=== Section Start ===

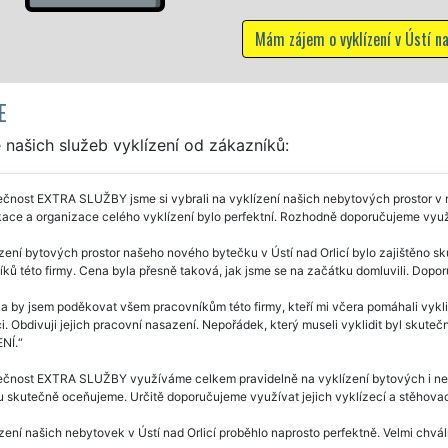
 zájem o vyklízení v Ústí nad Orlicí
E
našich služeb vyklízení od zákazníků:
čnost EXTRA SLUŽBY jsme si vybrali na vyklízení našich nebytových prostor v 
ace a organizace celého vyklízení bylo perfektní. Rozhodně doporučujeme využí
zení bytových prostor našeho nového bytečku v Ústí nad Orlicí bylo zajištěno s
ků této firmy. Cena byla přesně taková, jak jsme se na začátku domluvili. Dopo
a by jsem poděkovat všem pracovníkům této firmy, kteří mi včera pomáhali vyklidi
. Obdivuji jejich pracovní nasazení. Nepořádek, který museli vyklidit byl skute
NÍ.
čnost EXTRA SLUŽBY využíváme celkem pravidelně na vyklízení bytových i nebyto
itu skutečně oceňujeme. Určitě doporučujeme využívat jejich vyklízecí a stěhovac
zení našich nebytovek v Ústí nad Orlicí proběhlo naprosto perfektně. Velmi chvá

=== Section End ===
=== Section Start ===

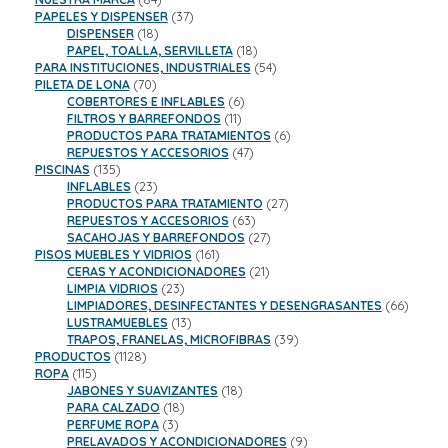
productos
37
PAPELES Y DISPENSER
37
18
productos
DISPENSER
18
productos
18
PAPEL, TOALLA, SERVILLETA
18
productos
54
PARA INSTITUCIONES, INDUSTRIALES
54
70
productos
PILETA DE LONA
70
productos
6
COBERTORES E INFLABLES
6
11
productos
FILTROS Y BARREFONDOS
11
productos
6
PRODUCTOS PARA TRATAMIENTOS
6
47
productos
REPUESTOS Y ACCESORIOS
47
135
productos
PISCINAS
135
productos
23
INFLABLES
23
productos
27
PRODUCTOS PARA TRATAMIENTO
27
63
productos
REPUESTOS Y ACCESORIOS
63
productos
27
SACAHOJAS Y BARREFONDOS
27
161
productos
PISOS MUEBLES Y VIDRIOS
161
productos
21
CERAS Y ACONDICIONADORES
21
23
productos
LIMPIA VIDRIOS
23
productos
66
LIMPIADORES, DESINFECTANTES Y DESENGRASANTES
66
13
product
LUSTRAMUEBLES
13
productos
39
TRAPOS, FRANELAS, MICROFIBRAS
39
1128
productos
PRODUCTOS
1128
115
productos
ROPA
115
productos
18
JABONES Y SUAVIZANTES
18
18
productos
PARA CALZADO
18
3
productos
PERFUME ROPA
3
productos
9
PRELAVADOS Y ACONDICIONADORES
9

=== Section End ===

**PROBLEM TO WORK ON:**
Give the number of lines in the data that include the string "Ústí", please, and nothing else.

**FINAL ANSWER:**
3